Отперев дверь, Шейн вошел в свой номер и положил телеграмму на стол. Подойдя к серванту, он налил в рюмку коньяк, потом сел и закурил. События, по всей видимости, приближались к кульминации, но какой-либо системы в их развитии он не улавливал.
Прочитав сообщение из Ларедо во второй раз более внимательно, он достал из встроенного шкафа пиджак, где была спрятана телеграмма, найденная им в сумочке миссис Брайтон в день ее гибели. Он положил телеграммы на стол одну рядом с другой и, продолжая курить, некоторое время смотрел на них. Наконец встал и с решительным видом набрал номер телефона. Ему ответил хриплый, с сильным акцентом голос.
Это я, Майк Шейн.
Майк? В газетах я прочел, что тебя прикончили.

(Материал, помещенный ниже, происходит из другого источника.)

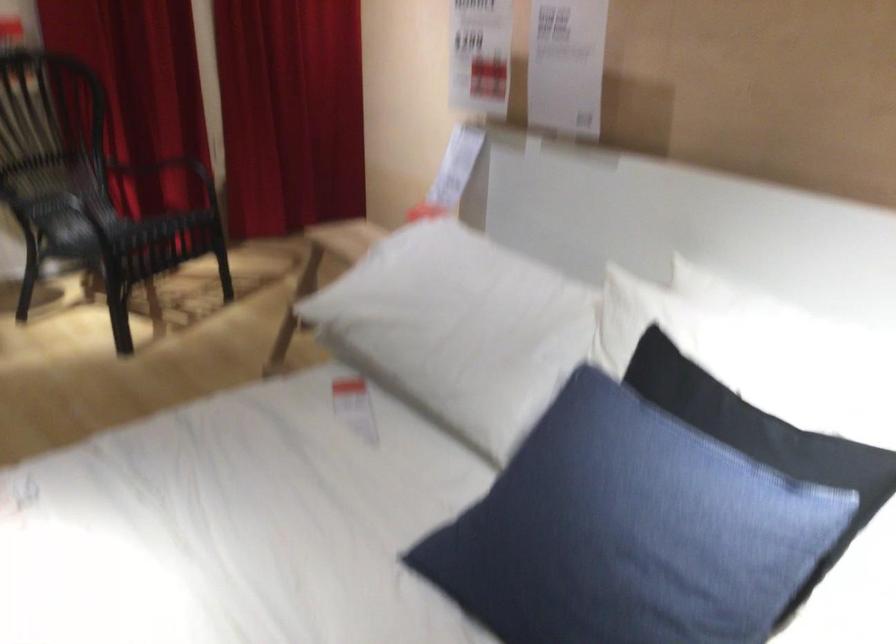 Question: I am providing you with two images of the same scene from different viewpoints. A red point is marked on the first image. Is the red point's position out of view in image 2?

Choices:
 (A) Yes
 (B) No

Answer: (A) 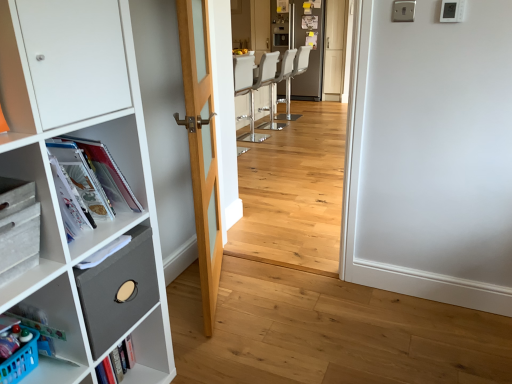 Find the location of `vacant area that is situated to the right of natural wood door at center`. vacant area that is situated to the right of natural wood door at center is located at coordinates (300, 312). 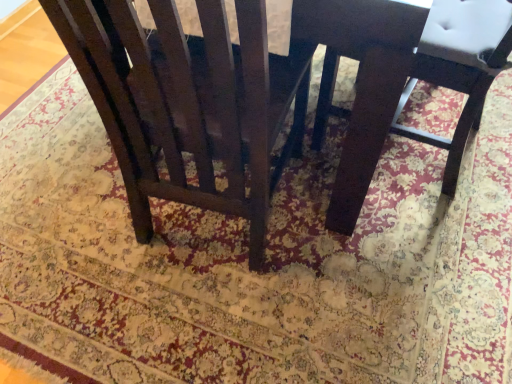 Question: Is matte dark wood chair at center, marked as the 2th chair in a left-to-right arrangement, facing towards matte dark wood chair at center, positioned as the second chair in right-to-left order?

Choices:
 (A) no
 (B) yes

Answer: (A)

Question: Is matte dark wood chair at center, marked as the first chair in a right-to-left arrangement, positioned with its back to matte dark wood chair at center, positioned as the second chair in right-to-left order?

Choices:
 (A) yes
 (B) no

Answer: (B)

Question: Can you confirm if matte dark wood chair at center, marked as the first chair in a right-to-left arrangement, is taller than matte dark wood chair at center, the first chair in the left-to-right sequence?

Choices:
 (A) yes
 (B) no

Answer: (B)

Question: Does matte dark wood chair at center, marked as the 2th chair in a left-to-right arrangement, have a lesser width compared to matte dark wood chair at center, the first chair in the left-to-right sequence?

Choices:
 (A) no
 (B) yes

Answer: (A)

Question: Can matte dark wood chair at center, positioned as the second chair in right-to-left order, be found inside matte dark wood chair at center, marked as the 2th chair in a left-to-right arrangement?

Choices:
 (A) yes
 (B) no

Answer: (B)

Question: In the image, is matte dark wood chair at center, marked as the 2th chair in a left-to-right arrangement, on the left side or the right side of dark wood chair at center?

Choices:
 (A) left
 (B) right

Answer: (B)

Question: Which is correct: matte dark wood chair at center, marked as the 2th chair in a left-to-right arrangement, is inside dark wood chair at center, or outside of it?

Choices:
 (A) inside
 (B) outside

Answer: (A)

Question: Is matte dark wood chair at center, marked as the first chair in a right-to-left arrangement, taller or shorter than dark wood chair at center?

Choices:
 (A) short
 (B) tall

Answer: (A)

Question: Looking at the image, does matte dark wood chair at center, marked as the first chair in a right-to-left arrangement, seem bigger or smaller compared to dark wood chair at center?

Choices:
 (A) small
 (B) big

Answer: (A)

Question: Is dark wood chair at center inside or outside of matte dark wood chair at center, marked as the 2th chair in a left-to-right arrangement?

Choices:
 (A) outside
 (B) inside

Answer: (A)

Question: In terms of size, does dark wood chair at center appear bigger or smaller than matte dark wood chair at center, marked as the 2th chair in a left-to-right arrangement?

Choices:
 (A) small
 (B) big

Answer: (B)

Question: Would you say dark wood chair at center is to the left or to the right of matte dark wood chair at center, marked as the 2th chair in a left-to-right arrangement, in the picture?

Choices:
 (A) left
 (B) right

Answer: (A)

Question: In terms of width, does dark wood chair at center look wider or thinner when compared to matte dark wood chair at center, marked as the first chair in a right-to-left arrangement?

Choices:
 (A) thin
 (B) wide

Answer: (B)

Question: In the image, is matte dark wood chair at center, marked as the first chair in a right-to-left arrangement, positioned in front of or behind matte dark wood chair at center, positioned as the second chair in right-to-left order?

Choices:
 (A) front
 (B) behind

Answer: (B)

Question: In terms of width, does matte dark wood chair at center, marked as the first chair in a right-to-left arrangement, look wider or thinner when compared to matte dark wood chair at center, positioned as the second chair in right-to-left order?

Choices:
 (A) thin
 (B) wide

Answer: (B) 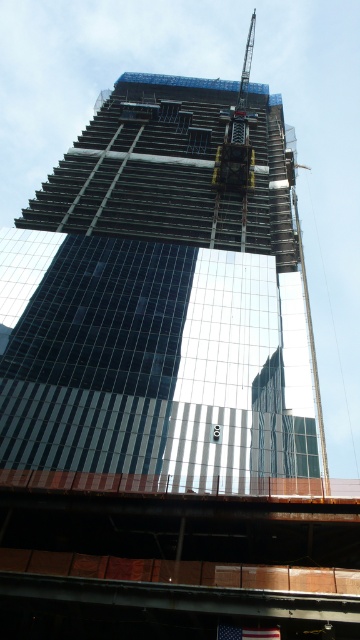 You are a construction worker standing at the base of the glassy reflective skyscraper at center. You need to reach the metallic gray crane at upper center. Which direction should you move to get closer to the crane?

Пока не окончательно. Есть работенка для меня она крайне важна.
Понимаю, Майк.
Прилетает один тип Хендерсон. Сегодня, самолетом компании «Пан-Америкен», вылетающим из Джэксонвилля в полдень. Проверь время его прибытия.
Продолжай, я слушаю.
В списке пассажиров он может значиться под другим именем. Его фото я положу в конверт и оставлю в своем почтовом ящике в вестибюле отеля. Ты можешь забрать его утром. В конверте будут еще пять сотенных бумажек. У Хендерсона есть картинка, которая для меня имеет такую цену. Картинку надо у него изъять и оставить у дежурного клерка в моем отеле.
Живопись, босс?
Естественно. Сам знаешь, рисунок на холсте.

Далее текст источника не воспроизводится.